The crews of each ship cheered as the others came past and drove into the fighting. The
Mars
, miscalculating a manoeuvre, suddenly found herself stern on to the
Monarca
and the
Algésiras
and then bow-on to the
Pluton.
Captain Duff had allowed his ship to become caught in the most dangerous geometry which sailing battle could offer. It was then that a ball from the
Pluton
struck him on the chest, drove upwards, removed his head and left his trunk lying dead on the gangway just forward of the quarter-deck. The same shot scything through flesh, killed two seamen behind him.
The men of the
Mars
gathered the trunk of their dead captain, held it up and gave three cheers ‘to show they were not discouraged by it, and they returned to their guns'. Duff's first lieutenant, William Hennah, appalled at the death of a man he loved, instantly took over command. The ship then drifted out of the battle, all three of her masts still there but with not a single foot of standing rigging having survived the high-aimed and slashingly destructive fire that had been poured into her and killed and wounded 98 of her crew. If a single sail had been raised, the masts would have collapsed. In the ship's log, her master Thomas Cook wrote, in words thicker with emotion than most logs allow for, ‘Poop and Quarter Deck almost destitute the carnage was so great.' Even so, none of the ships of the Combined Fleet attempted to take either the
Mars
or the
Belleisle
, one of the failures which measures the gap in morale between the two fleets.

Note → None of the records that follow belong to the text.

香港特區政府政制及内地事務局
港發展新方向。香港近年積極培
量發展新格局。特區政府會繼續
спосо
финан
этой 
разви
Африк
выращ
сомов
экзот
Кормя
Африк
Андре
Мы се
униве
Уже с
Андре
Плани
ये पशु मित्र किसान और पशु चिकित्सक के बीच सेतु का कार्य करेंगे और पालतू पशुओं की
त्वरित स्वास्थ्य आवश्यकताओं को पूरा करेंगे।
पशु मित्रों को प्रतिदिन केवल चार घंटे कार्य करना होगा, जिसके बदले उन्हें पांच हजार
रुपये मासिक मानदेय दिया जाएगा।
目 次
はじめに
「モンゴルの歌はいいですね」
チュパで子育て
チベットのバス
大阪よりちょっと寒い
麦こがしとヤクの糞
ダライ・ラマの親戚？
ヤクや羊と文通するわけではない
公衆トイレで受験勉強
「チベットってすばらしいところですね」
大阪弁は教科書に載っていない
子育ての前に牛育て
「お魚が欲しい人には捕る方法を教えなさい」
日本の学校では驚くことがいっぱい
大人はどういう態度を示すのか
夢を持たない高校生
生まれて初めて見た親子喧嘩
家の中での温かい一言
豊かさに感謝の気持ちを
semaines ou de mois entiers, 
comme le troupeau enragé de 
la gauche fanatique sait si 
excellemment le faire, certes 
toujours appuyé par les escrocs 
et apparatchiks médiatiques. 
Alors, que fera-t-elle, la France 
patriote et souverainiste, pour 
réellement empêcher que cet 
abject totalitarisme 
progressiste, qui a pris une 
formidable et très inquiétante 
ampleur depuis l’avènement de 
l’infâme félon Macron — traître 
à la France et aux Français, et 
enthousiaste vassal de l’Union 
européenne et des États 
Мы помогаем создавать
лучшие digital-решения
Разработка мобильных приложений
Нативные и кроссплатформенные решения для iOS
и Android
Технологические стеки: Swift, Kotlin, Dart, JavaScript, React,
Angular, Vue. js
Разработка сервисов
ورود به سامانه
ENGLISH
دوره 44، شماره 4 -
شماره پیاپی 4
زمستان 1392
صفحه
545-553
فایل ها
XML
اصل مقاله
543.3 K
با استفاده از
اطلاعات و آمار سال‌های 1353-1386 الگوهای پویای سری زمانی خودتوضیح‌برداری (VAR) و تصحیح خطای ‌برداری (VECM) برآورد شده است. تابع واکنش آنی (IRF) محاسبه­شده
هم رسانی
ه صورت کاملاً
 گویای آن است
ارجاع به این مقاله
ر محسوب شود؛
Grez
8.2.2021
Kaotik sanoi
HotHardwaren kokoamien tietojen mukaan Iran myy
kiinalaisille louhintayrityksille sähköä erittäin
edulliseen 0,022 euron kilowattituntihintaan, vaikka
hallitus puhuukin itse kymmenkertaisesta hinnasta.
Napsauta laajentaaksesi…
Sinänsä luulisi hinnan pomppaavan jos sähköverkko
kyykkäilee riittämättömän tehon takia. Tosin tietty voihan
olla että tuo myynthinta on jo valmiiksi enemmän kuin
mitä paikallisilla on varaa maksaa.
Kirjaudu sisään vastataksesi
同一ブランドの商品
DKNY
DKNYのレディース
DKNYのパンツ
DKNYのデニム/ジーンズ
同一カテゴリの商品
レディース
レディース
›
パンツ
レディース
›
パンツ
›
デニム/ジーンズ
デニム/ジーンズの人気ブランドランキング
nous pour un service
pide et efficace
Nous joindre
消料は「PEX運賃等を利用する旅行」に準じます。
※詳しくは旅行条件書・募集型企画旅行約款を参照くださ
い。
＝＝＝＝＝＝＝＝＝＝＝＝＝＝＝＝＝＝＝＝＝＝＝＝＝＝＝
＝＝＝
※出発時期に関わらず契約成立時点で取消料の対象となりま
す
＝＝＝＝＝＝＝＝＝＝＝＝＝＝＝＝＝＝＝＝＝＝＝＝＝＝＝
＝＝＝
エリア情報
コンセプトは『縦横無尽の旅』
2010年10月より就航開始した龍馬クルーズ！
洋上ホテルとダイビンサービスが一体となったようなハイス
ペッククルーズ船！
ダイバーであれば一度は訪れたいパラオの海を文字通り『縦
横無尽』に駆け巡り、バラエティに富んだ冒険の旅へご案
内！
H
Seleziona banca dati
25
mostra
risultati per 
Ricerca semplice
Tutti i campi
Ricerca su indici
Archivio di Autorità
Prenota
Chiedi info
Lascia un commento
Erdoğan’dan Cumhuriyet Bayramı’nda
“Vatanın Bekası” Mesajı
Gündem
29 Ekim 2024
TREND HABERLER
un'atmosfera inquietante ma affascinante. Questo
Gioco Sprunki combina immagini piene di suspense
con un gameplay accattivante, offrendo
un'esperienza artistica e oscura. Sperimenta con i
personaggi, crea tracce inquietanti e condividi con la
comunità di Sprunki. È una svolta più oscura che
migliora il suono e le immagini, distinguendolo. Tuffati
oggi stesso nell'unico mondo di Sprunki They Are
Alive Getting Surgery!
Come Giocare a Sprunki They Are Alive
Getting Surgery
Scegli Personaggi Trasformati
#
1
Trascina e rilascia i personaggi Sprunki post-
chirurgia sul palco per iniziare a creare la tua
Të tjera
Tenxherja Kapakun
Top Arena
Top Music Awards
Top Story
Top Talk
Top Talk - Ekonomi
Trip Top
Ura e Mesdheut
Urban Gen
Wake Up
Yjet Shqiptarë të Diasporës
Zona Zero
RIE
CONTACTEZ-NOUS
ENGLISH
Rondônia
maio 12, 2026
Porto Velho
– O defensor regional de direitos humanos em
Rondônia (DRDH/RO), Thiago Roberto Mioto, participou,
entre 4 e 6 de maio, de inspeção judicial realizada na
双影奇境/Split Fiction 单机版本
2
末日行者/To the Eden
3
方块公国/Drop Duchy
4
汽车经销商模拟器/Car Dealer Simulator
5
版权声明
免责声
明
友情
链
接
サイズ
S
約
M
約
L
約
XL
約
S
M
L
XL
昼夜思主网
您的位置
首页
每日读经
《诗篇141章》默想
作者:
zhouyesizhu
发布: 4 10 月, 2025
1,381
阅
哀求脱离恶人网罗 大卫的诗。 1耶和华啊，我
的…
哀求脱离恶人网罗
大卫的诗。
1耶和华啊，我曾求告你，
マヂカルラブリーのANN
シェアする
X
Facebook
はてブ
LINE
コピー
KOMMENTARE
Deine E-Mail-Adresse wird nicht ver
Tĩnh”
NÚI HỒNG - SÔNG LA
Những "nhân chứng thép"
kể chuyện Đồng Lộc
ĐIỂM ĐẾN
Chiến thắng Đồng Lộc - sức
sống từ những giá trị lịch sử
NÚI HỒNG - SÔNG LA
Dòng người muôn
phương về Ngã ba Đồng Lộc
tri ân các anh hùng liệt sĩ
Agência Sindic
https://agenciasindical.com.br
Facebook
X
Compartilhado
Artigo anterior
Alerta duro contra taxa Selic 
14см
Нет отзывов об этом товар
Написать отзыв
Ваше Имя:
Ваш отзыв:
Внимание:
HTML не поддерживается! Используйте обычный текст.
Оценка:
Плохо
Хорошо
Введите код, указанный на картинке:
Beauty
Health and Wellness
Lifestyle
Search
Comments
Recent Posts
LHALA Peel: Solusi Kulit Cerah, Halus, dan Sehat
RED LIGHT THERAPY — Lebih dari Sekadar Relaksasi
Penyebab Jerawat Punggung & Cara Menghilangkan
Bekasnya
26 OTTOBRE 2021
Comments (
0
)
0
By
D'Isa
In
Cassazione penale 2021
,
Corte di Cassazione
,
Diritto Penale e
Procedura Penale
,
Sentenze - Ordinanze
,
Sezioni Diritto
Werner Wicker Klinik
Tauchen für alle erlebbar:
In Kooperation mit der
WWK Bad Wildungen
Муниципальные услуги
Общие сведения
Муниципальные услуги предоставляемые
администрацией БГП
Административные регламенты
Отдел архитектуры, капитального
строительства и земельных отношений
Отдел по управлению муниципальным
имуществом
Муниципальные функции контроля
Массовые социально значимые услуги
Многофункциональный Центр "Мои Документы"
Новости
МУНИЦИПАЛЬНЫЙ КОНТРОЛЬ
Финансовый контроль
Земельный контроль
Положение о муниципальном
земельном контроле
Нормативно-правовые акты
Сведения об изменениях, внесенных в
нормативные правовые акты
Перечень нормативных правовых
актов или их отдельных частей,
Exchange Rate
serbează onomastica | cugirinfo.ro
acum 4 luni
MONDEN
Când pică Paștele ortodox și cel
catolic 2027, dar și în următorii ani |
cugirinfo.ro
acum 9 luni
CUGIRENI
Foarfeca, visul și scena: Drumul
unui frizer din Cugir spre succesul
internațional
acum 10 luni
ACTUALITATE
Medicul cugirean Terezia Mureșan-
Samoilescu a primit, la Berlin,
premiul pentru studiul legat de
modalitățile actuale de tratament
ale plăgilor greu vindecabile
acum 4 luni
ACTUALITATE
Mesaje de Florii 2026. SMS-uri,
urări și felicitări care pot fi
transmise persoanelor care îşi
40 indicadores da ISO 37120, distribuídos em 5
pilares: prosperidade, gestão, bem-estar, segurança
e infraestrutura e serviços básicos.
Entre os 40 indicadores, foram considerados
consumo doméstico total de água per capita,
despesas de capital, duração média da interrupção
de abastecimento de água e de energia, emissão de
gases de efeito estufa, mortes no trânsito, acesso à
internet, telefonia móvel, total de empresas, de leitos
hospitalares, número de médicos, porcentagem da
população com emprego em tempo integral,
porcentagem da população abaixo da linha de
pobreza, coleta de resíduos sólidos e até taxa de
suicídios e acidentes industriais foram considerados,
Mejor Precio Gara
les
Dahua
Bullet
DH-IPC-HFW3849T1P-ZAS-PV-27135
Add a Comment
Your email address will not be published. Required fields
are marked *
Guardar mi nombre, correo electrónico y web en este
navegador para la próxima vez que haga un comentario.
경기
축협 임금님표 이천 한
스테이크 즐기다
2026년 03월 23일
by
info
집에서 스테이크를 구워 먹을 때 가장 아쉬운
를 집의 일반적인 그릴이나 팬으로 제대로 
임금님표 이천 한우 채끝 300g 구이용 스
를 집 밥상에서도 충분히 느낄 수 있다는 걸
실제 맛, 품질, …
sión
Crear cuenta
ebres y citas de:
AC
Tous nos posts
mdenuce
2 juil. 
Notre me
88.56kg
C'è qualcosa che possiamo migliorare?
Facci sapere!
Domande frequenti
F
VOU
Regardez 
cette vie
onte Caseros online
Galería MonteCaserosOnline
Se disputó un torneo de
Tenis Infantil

How do men sustain this behaviour? Certainly, the culture of violence had by 1805 entered very deeply into the thinking of the British naval officer. It is true that in his famous prayer on the morning of Trafalgar, Nelson had prayed for the greatest ‘humanity' after the action, but humanity could only follow on from annihilation. Goodness depended on the riding and revelling. It is the paradox at the heart of moral war.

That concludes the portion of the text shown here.